AWS S3 - How to get all files that are GLACIER storage class

My goal is to convert all files that are currently GLACIER storage class to STANDARD using aws cli s3api. In order to do this, I need to first get a list of all these files, then fire a restore command, and eventually a copy command to change them all to STANDARD.

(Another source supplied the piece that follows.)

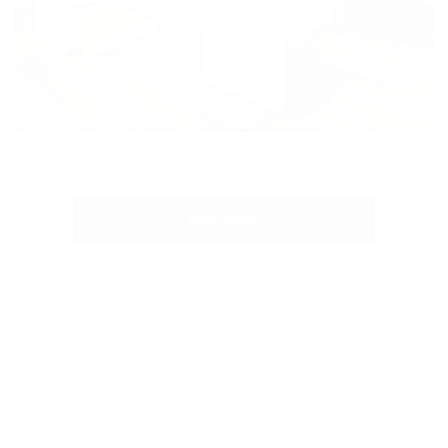
view more
アクセス
ACCESS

The problem is, the number of files are too large (~ 5 million), which eventually results in core dump segmentation fault error if the max item exceeds 600k to 700k. If I don't supply the --max-item parameter, I would get the same error. So I couldn't get anymore files below 700k threshold. Here's the command I used:

aws s3api list-objects --bucket my-bucket --query 'Contents[?StorageClass==`GLACIER`]' --max-item 700000 > glacier.txt

Is there any workaround?

Solution

So I discovered the option --starting-token from list-objects command. So I wrote a script to scan all items in batch of 100k objects. This script will output a file containing the S3 key of all GLACIER object.

#!/bin/bash
BUCKET="s3-bucket-name"
PREFIX="foldername"
PROFILE="awscliprofile"
MAX_ITEM=100000

var=0
NEXT_TOKEN=0
while true; do

    var=$((var+1))

    echo "Iteration #$var - Next token: $NEXT_TOKEN"

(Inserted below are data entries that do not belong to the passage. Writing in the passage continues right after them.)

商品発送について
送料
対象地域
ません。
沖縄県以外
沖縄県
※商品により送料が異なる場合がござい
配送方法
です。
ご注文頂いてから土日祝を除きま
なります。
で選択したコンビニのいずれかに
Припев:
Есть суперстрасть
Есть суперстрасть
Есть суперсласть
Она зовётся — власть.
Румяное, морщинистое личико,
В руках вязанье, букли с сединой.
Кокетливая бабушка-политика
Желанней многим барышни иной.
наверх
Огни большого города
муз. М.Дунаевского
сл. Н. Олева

    aws s3api list-objects \
    --bucket $BUCKET \
    --prefix $PREFIX \
    --profile $PROFILE \
    --max-item $MAX_ITEM \
    --starting-token $NEXT_TOKEN > temp

    awk '/GLACIER/{getline; print}' temp >> glacier.txt

    NEXT_TOKEN=$(cat temp | grep NextToken | awk '{print $2}' | sed 's/\("\|",\)//g')
    if [ ${#NEXT_TOKEN} -le 5 ]; then
        echo "No more files..."
        echo "Next token: $NEXT_TOKEN"
        break
        rm temp
    fi
    rm temp
done
echo "Exiting."

After that I can use restore-object and finally copy-object to change the storage class of all these files to STANDARD. See more scripts here. Hope this helps anyone who needs to achieve the same thing.